Description
Location; Dublin, IrelandDuration; Initial 6 month contract
Our biopharmaceutical client requires a Validation Engineer with vial/syringe filling and formulation experience.
As a Validation Engineer, you will be responsible leading a Cross Functional Team to ensure that the Validation Activities associated with your allocated area in a Sterile Manufacturing Facility are in compliance with Division Quality System requirements and recognised international standards.
Major Responsibilities:
Development of Validation Plans
Ensure all aspects of Validation adhere to required policies and procedures, including safety and training.

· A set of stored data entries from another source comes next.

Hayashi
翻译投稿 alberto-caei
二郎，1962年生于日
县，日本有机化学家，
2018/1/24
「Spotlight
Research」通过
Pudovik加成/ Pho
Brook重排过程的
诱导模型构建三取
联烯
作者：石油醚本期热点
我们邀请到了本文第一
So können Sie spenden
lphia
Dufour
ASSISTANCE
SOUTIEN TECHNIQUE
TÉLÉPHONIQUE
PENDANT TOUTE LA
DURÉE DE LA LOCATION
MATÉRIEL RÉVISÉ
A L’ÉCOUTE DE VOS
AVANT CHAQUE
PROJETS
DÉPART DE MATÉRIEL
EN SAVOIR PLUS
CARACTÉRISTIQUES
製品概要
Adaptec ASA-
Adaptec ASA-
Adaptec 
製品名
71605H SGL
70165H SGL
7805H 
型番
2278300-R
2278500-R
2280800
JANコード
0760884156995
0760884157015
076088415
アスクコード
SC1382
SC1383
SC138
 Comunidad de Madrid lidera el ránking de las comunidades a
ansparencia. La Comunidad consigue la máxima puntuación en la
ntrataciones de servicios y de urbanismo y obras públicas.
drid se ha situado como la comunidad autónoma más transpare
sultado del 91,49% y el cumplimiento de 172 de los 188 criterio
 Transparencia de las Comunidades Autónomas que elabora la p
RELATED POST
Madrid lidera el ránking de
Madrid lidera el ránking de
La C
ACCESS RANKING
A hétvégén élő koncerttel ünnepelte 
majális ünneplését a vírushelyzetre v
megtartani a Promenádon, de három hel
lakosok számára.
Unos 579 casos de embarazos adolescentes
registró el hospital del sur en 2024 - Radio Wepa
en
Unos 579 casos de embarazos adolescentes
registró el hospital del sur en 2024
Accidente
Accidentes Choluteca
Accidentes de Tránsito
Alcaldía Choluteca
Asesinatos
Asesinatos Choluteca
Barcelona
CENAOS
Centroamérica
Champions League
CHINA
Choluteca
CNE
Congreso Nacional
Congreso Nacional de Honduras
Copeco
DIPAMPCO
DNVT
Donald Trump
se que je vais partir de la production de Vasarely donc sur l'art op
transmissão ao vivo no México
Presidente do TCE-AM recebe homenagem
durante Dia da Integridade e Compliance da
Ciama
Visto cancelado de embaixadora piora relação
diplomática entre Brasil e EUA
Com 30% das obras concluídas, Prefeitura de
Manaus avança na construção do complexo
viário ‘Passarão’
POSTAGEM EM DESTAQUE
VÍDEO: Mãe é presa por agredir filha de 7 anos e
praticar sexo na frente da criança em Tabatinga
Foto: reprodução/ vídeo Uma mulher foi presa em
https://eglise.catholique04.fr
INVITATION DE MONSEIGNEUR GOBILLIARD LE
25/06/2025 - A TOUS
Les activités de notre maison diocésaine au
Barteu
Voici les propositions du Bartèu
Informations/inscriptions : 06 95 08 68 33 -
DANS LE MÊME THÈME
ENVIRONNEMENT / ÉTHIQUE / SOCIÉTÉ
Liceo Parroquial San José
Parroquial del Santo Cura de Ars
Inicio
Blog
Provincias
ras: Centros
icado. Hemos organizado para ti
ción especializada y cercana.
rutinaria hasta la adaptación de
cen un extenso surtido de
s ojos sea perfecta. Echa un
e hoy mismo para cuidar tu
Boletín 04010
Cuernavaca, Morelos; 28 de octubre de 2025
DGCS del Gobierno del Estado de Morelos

Ensure that the Site meets the quality requirements of its customers and applicable regulations FDA, EU & International Standards.
Pre-approve and post-approve validation protocols and assessments from a quality system documentation perspective.
Participate as required in project activities.
Liaise with Engineering and external vendors regarding equipment User Requirement Specifications (URS’s), Factory Acceptance Tests (Fat’s) to ensure the QBD principles are being followed.
Assist in the development of any existing Validation program to ensure continued compliance to the necessary regulations. Input to Site Validation Guidance Documents
Collate and report on relevant Validation data/matrices.
Assist in deviation and exception resolution and root cause analysis.
Develop and rollout Validation Training for the site on subjects assigned by the Site Validation Leader.